I’m trying to come up with a neural network model to solve the following generic interpolation problem:
If x_c maps to y_c where x_c is on a coarse Ndimensional grid, y_c is a scalar and we know (x_c, y_c) pairs for each x_c on the coarse grid, predict the value y_t at a point x_t which is NOT on our coarse grid. The peculiarity here is that even though we can assume the coarse grid (and hence each x_c) to be fixed, the corresponding set of values {y_c: x_c maps to y_c} is sampled from a random continuous distribution, hence there are uncountably infinite such sets possible. Further, the limitation is that we cannot build / train the neural network independently for each (x, y) coming from a given sample set of data. Note that each individual y_c in the set defined above is from the same sample of the underlying random variable, and different sets come from different samples of this random variable
For training, we can assume that for a given sample of the underlying random variable, we know not only all the (x_c, y_c) pairs but also a lot of (x_t, y_t) pairs.

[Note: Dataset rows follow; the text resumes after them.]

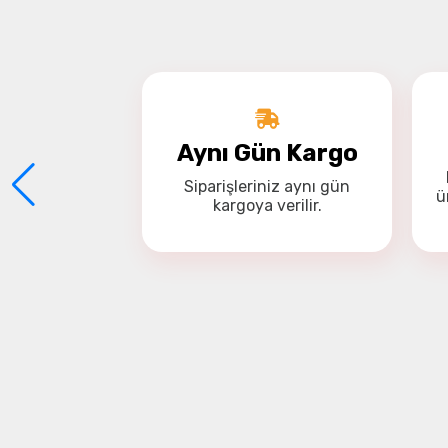
Aynı Gün Kargo
Siparişleriniz
aynı gün
ü
kargoya
verilir.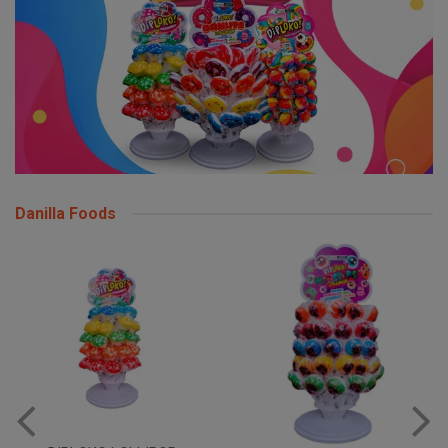
Danilla Foods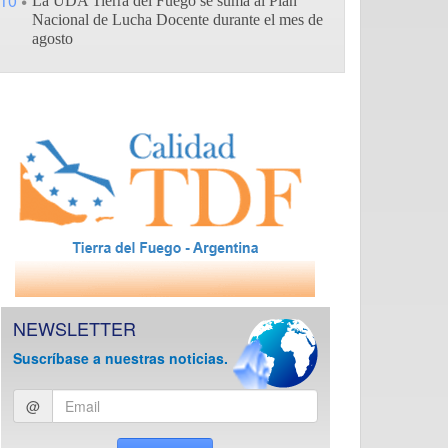
10
La UDA Tierra del Fuego se suma al Plan
Nacional de Lucha Docente durante el mes de
agosto
NEWSLETTER
Suscríbase a nuestras noticias.
Ingresar
@
email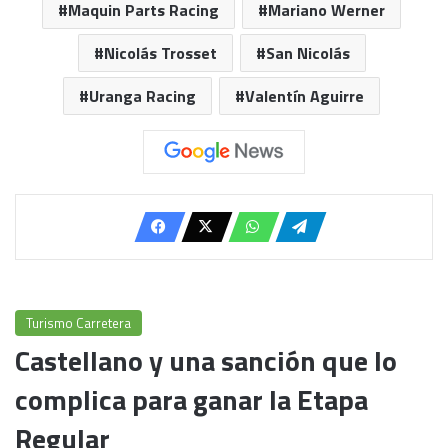
Maquin Parts Racing
Mariano Werner
Nicolás Trosset
San Nicolás
Uranga Racing
Valentín Aguirre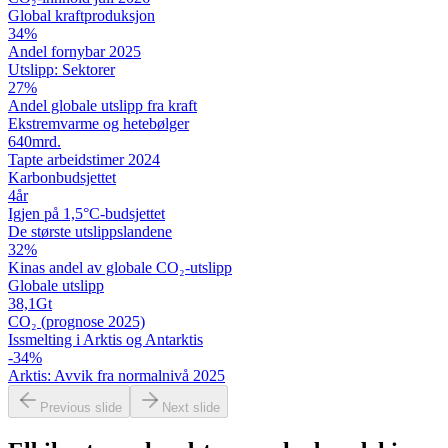
Global kraftproduksjon
34
%
Andel fornybar 2025
Utslipp: Sektorer
27
%
Andel globale utslipp fra kraft
Ekstremvarme og hetebølger
640
mrd.
Tapte arbeidstimer 2024
Karbon­budsjettet
4
år
Igjen på 1,5°C-budsjettet
De største utslipps­landene
32
%
Kinas andel av globale CO₂-utslipp
Globale utslipp
38,1
Gt
CO₂ (prognose 2025)
Issmelting i Arktis og Antarktis
-34
%
Arktis: Avvik fra normalnivå 2025
Previous slide
Next slide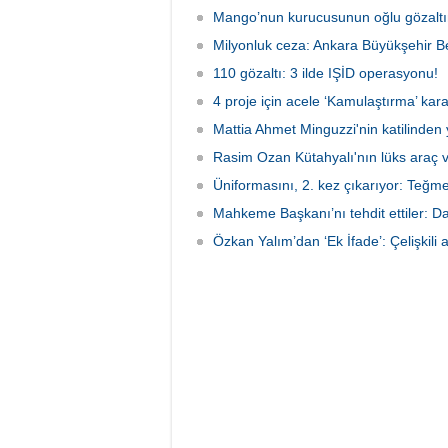
kaldırıldığı hastanede hayatını
şüpheli
kaybeden Ece'nin ölümüyle ilgili
Mango’nun kurucusunun oğlu gözaltın
tarafın
soruşturma tamamlanırken, dikkat
Milyonluk ceza: Ankara Büyükşehir Be
çeken detaylar yer aldı.
110 gözaltı: 3 ilde IŞİD operasyonu!
4 proje için acele ‘Kamulaştırma’ kara
Mattia Ahmet Minguzzi'nin katilinden 
Rasim Ozan Kütahyalı'nın lüks araç 
Üniformasını, 2. kez çıkarıyor: Teğm
Mahkeme Başkanı’nı tehdit ettiler: Da
Özkan Yalım’dan ‘Ek İfade’: Çelişkili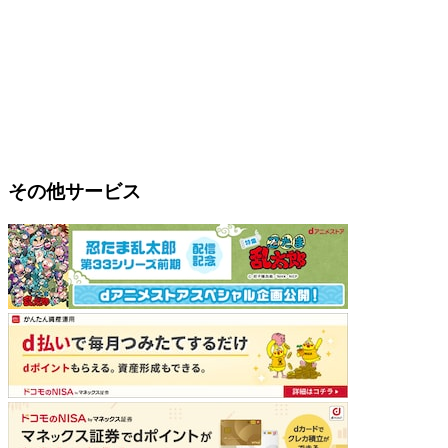
その他サービス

To approach this problem from deep learning perspective, I am thinking of a couple of ways:

Define the neural network input feature set as a concatenation of each of the M (x_c, y_c) pairs as well as x_t – hence input X feature size is (M*(N+1) + N). Define output Y = y_t. Now train the neural network with all available (X, Y) pairs.

Above, suppose that the input feature dimension is too high to be practical. But then, we know that the value y_t can be interpolated to desired accuracy by interpolating only from a sufficient number P of (x_c, y_c) pairs with x_c chosen from the subgrid that surrounds x_t. To utilize this, I was thinking to limit the input X feature size to (P*(N+1) + N) where we have picked only P surrounding points to x_t on the grid. Definition of Y remains same i.e. Y = y_t.

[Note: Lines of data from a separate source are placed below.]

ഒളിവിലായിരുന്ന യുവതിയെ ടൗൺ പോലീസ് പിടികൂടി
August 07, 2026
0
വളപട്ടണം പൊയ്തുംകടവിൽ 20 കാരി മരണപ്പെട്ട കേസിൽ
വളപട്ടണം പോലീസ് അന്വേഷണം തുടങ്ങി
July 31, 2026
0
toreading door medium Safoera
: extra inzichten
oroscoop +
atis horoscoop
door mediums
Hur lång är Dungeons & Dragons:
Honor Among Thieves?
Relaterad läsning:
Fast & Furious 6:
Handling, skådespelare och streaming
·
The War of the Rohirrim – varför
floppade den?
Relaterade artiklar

Question is, will #2 work? #2 can be viewed as starting from #1 and forcing the weights originating from nonsurrounding x_c and corresponding y_c to zeros. However, the problem seems to be that the weights that we force to zeros depend on one of the features x_c – so I am inclined to think that it may not work. Any thoughts on this will be useful.
Is there any prior work that deals with the above problem?